J’ai vraiment pris mon temps. J’écoutais. Si quelque chose ne semblait pas tout à fait juste [dans le scénario], je le changeais.

Sophie Farkas Bolla, réalisatrice

Beaucoup de membres de cette communauté située près d’Amos ont d’ailleurs collaboré au projet, notamment comme acteurs.

L’héritage des Contes pour tous

Malgré les recherches effectuées, Jules au pays d’Asha n’est pas un film historique ou documentaire. C’est plutôt un conte familial dans lequel l’imaginaire et la magie occupent une place centrale.

Pourquoi la cinéaste a-t-elle voulu s’adresser à un public jeunesse ? « Je trouve qu’il y a tellement un émerveillement dans l’enfance. Comme adulte, j’essaie constamment de le retrouver », répond celle qui, par le passé, a réalisé des courts métrages pour ce même auditoire.

Et puis, il y avait aussi cette envie de créer une œuvre apparentée à celles qui ont bercé sa jeunesse.

« J’ai grandi avec les Contes pour tous. Chaque année, il y avait un nouveau film qui sortait. Je trouve que c’est une belle tradition qu’on a perdue », confie celle qui constate cependant un renouveau du cinéma jeunesse québécois depuis peu (pensons à Coco ferme ou à Pas d’chicane dans ma cabane).

Le regretté créateur de la populaire série, Rock Demers, a d’ailleurs été impliqué dans le projet de Jules au pays d’Asha à titre de producteur délégué. « Il nous a beaucoup aidés dans le processus de casting. […] Ç’a vraiment été très précieux », souligne Sophie Farkas Bolla.

Malheureusement, Rock Demers est mort une semaine avant le début du tournage.

« Il a été une étoile bienveillante pour nous tout le reste du projet », ajoute, émue, la réalisatrice.

En salle vendredi.

Plus qu’un film

À l’instar des films de la série Conte pour tous, Jules au pays d’Asha vivra non seulement sur grand écran, mais également à travers les pages d’un livre. « C’est Rock [Demers] qui en a eu l’idée », se réjouit Sophie Farkas Bolla.

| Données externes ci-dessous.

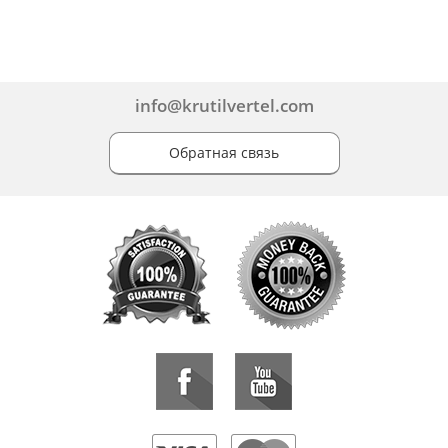
info@krutilvertel.com
Обратная связь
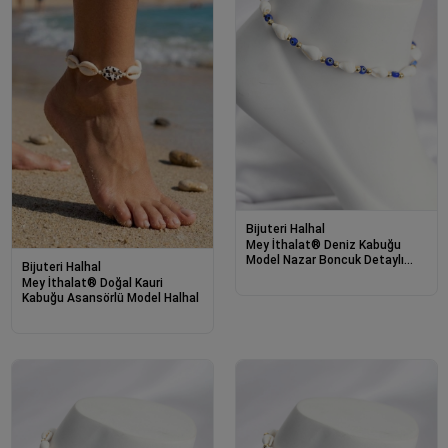
Bijuteri Halhal
Mey İthalat® Deniz Kabuğu
Model Nazar Boncuk Detaylı
Bijuteri Halhal
Halhal
Mey İthalat® Doğal Kauri
Kabuğu Asansörlü Model Halhal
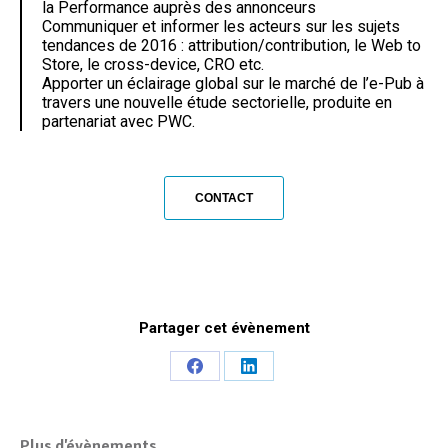
la Performance auprès des annonceurs
Communiquer et informer les acteurs sur les sujets
tendances de 2016 : attribution/contribution, le Web to
Store, le cross-device, CRO etc.
Apporter un éclairage global sur le marché de l’e-Pub à
travers une nouvelle étude sectorielle, produite en
partenariat avec PWC.
CONTACT
Partager cet évènement
Share
Share
on
on
Facebook
LinkedIn
Plus d'évènements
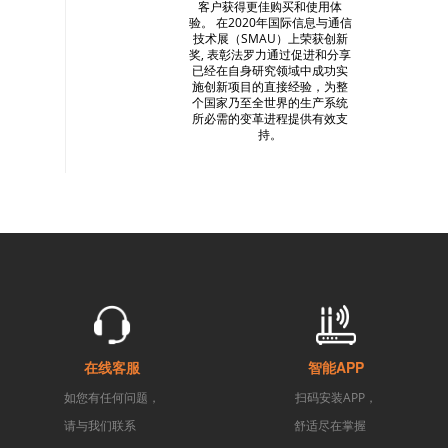
客户获得更佳购买和使用体
验。 在2020年国际信息与通信
技术展（SMAU）上荣获创新
奖, 表彰法罗力通过促进和分享
已经在自身研究领域中成功实
施创新项目的直接经验，为整
个国家乃至全世界的生产系统
所必需的变革进程提供有效支
持。
在线客服
智能APP
如您有任何问题，
扫码安装APP，
请与我们联系
舒适尽在掌握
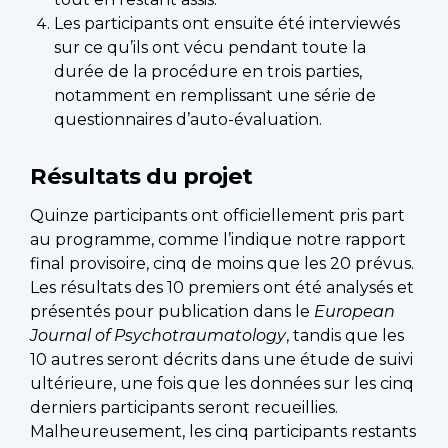
Les participants ont ensuite été interviewés
sur ce qu’ils ont vécu pendant toute la
durée de la procédure en trois parties,
notamment en remplissant une série de
questionnaires d’auto-évaluation.
Résultats du projet
Quinze participants ont officiellement pris part
au programme, comme l’indique notre rapport
final provisoire, cinq de moins que les 20 prévus.
Les résultats des 10 premiers ont été analysés et
présentés pour publication dans le
European
Journal of Psychotraumatology
, tandis que les
10 autres seront décrits dans une étude de suivi
ultérieure, une fois que les données sur les cinq
derniers participants seront recueillies.
Malheureusement, les cinq participants restants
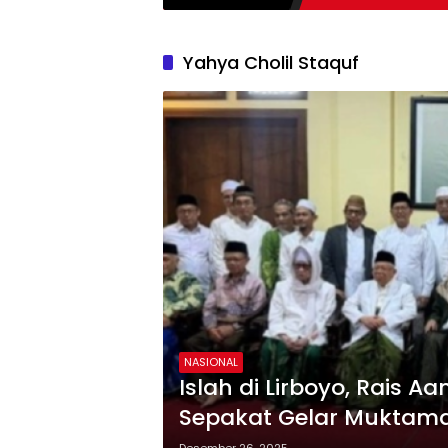
Yahya Cholil Staquf
NASIONAL
Islah di Lirboyo, Rais
Sepakat Gelar Muktam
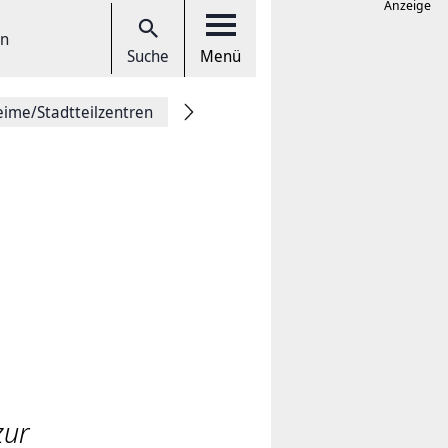
Anzeige
en
Suche
Menü
eime/Stadtteilzentren
zur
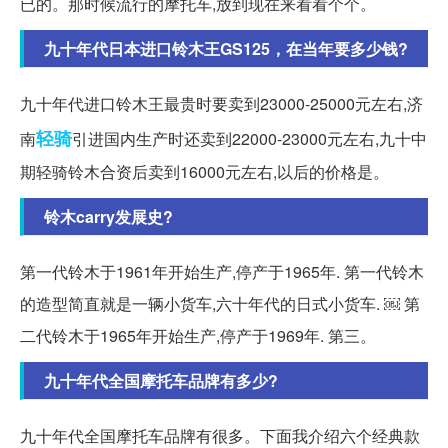
已的。那时候流行的摩托车,放到现在来看看个个。
九十年代日本进口铃木王GS125，在当年要多少钱?
九十年代进口铃木王最贵时要卖到23000-25000元左右,济
轻骑
南
引进国内生产时还卖到22000-23000元左右,九十中
期轻骑铃木合资后卖到16000元左右,以后的价格是。
铃木carry发展史?
第一代铃木于1961年开始生产,停产于1965年. 第一代铃木
的造型简直就是一辆小货车,六十年代的日式小货车. ￼ 第
二代铃木于1965年开始生产,停产于1969年. 第三。
九十年代全国摩托车品牌有多少?
九十年代全国摩托车品牌有很多。下面我介绍六个经典款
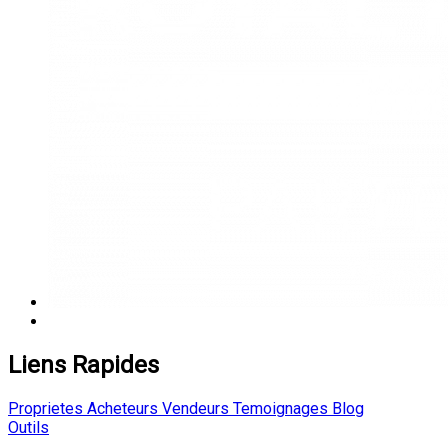
Liens Rapides
Proprietes
Acheteurs
Vendeurs
Temoignages
Blog
Outils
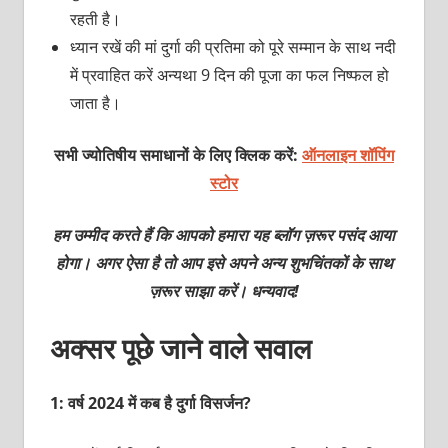
रहती है।
ध्यान रखें की मां दुर्गा की प्रतिमा को पूरे सम्मान के साथ नदी
में प्रवाहित करें अन्यथा 9 दिन की पूजा का फल निष्फल हो
जाता है।
सभी ज्योतिषीय समाधानों के लिए क्लिक करें:
ऑनलाइन शॉपिंग
स्टोर
हम उम्मीद करते हैं कि आपको हमारा यह ब्लॉग ज़रूर पसंद आया
होगा। अगर ऐसा है तो आप इसे अपने अन्य शुभचिंतकों के साथ
ज़रूर साझा करें। धन्यवाद!
अक्सर पूछे जाने वाले सवाल
1: वर्ष 2024 में कब है दुर्गा विसर्जन?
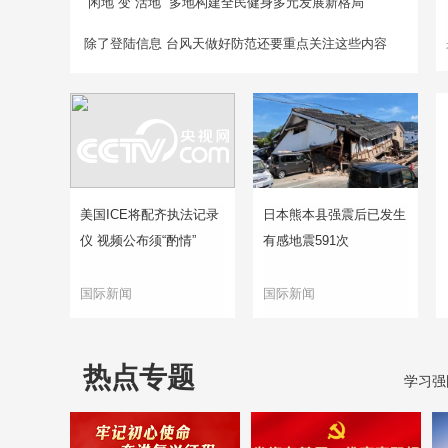
“闲地”变“活地” 多地构建全民健身多元发展新格局
除了登陆信息 台风天做好防范还要重点关注这些内容
美国ICE将配齐执法记录
日本熊本县强震后已发生
仪 视频公布须“酌情”
有感地震591次
国际新闻
国际新闻
热点专题
学习强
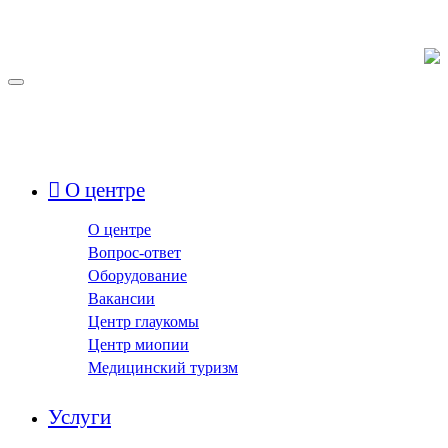
О центре
О центре
Вопрос-ответ
Оборудование
Вакансии
Центр глаукомы
Центр миопии
Медицинский туризм
Услуги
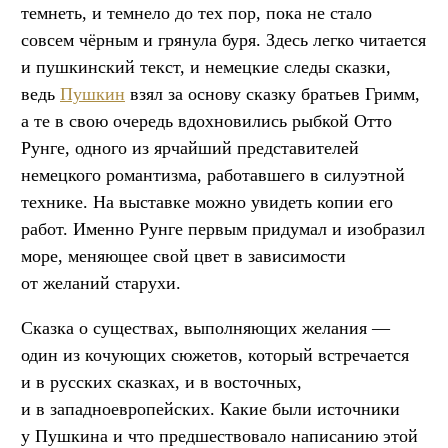
темнеть, и темнело до тех пор, пока не стало
совсем чёрным и грянула буря. Здесь легко читается
и пушкинский текст, и немецкие следы сказки,
ведь
Пушкин
взял за основу сказку братьев Гримм,
а те в свою очередь вдохновились рыбкой Отто
Рунге, одного из ярчайший представителей
немецкого романтизма, работавшего в силуэтной
технике. На выставке можно увидеть копии его
работ. Именно Рунге первым придумал и изобразил
море, меняющее свой цвет в зависимости
от желаний старухи.
Сказка о существах, выполняющих желания —
один из кочующих сюжетов, который встречается
и в русских сказках, и в восточных,
и в западноевропейских. Какие были источники
у Пушкина и что предшествовало написанию этой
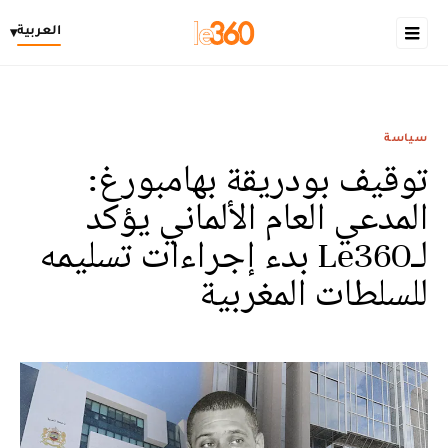
العربية
▾
سياسة
توقيف بودريقة بهامبورغ:
المدعي العام الألماني يؤكد
لـLe360 بدء إجراءات تسليمه
للسلطات المغربية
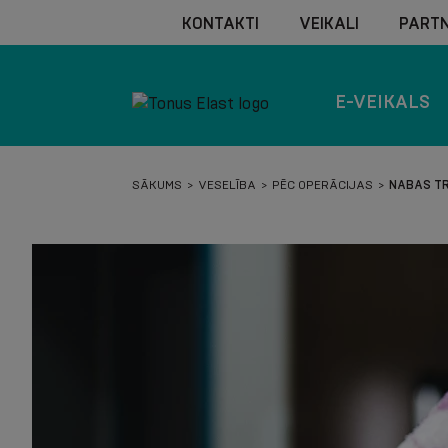
KONTAKTI
VEIKALI
PARTN
E-VEIKALS
SĀKUMS
VESELĪBA
PĒC OPERĀCIJAS
NABAS TR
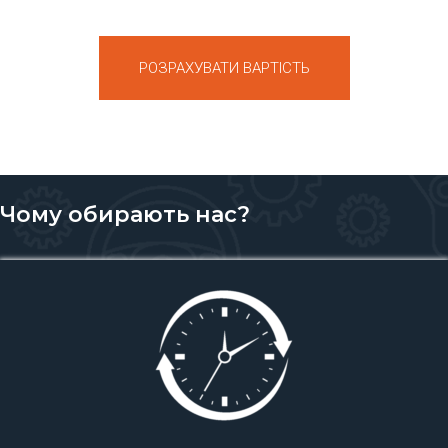
РОЗРАХУВАТИ ВАРТІСТЬ
Чому обирають нас?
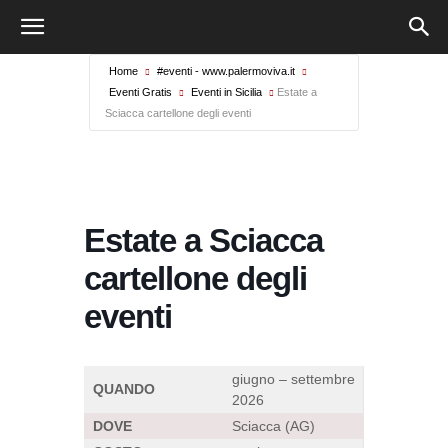
Home
#eventi - www.palermoviva.it
Eventi Gratis
Eventi in Sicilia
Estate a
Sciacca cartellone degli eventi
Estate a Sciacca
cartellone degli
eventi
giugno – settembre
QUANDO
2026
DOVE
Sciacca (AG)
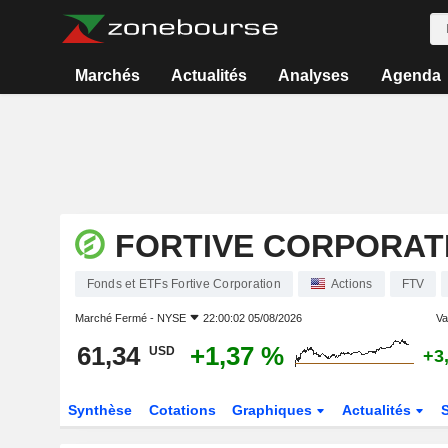
Marchés
Actualités
Analyses
Agenda
FORTIVE CORPORAT
Fonds et ETFs Fortive Corporation
Actions
FTV
Marché Fermé -
NYSE
22:00:02 05/08/2026
Var
61,34
+1,37 %
USD
+3
Synthèse
Cotations
Graphiques
Actualités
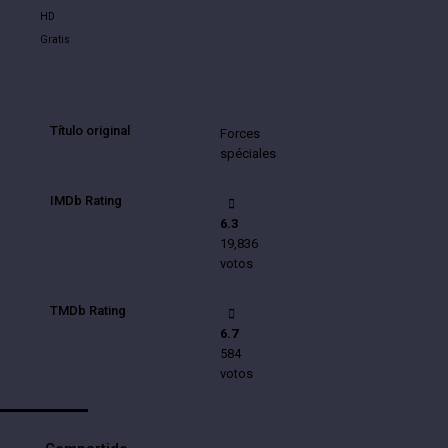
HD
Gratis
Título original
Forces
spéciales
IMDb Rating
6.3
19,836
votos
TMDb Rating
6.7
584
votos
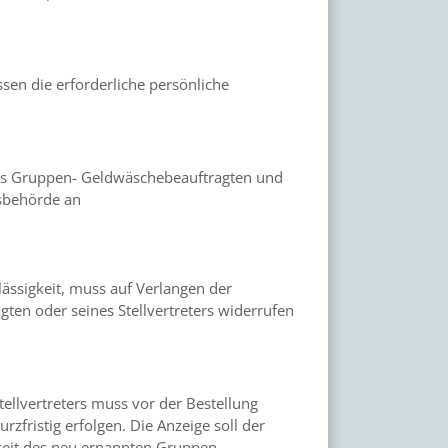
sen die erforderliche persönliche
eines Gruppen- Geldwäschebeauftragten und
tsbehörde an
rlässigkeit, muss auf Verlangen der
ten oder seines Stellvertreters widerrufen
llvertreters muss vor der Bestellung
urzfristig erfolgen. Die Anzeige soll der
gkeit des neu ernannten Gruppen-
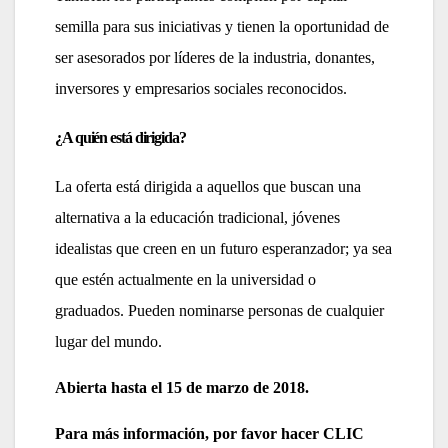
semilla para sus iniciativas y tienen la oportunidad de
ser asesorados por líderes de la industria, donantes,
inversores y empresarios sociales reconocidos.
¿A quién está dirigida?
La oferta está dirigida a aquellos que buscan una
alternativa a la educación tradicional, jóvenes
idealistas que creen en un futuro esperanzador; ya sea
que estén actualmente en la universidad o
graduados. Pueden nominarse personas de cualquier
lugar del mundo.
Abierta hasta el 15 de marzo de 2018.
Para más información, por favor hacer
CLIC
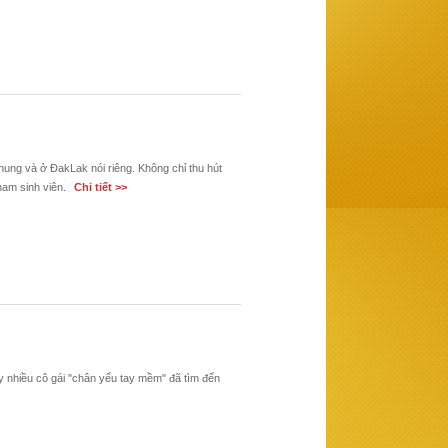
hung và ở ĐakLak nói riêng. Không chỉ thu hút
nam sinh viên.
Chi tiết >>
 nhiều cô gái "chân yếu tay mềm" đã tìm đến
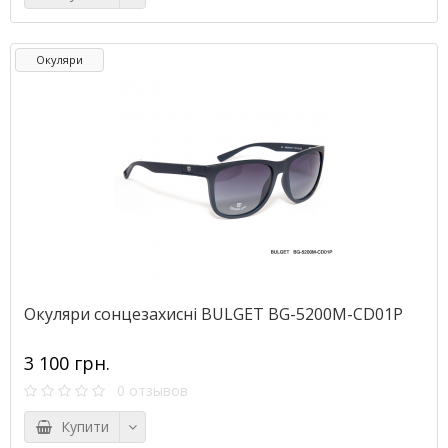
Окуляри
Окуляри сонцезахисні BULGET BG-5200M-CD01P
3 100 грн.
0 отзывов
Купити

Écrit par Chloé Varin et illustré par Kaïa’tanó:ron Dumoulin Bush, le roman, publié chez Bayard, paraîtra au mois d’août. « Il va y avoir aussi une balado à l’automne ou au début de 2024. On va reparler de certaines thématiques du film », ajoute la cinéaste. D’ici là, pour souligner la sortie du long métrage, des fêtes estivales auront lieu dans une vingtaine de cinémas partout en province. Lors de ces évènements, une chasse au trésor précédera la projection.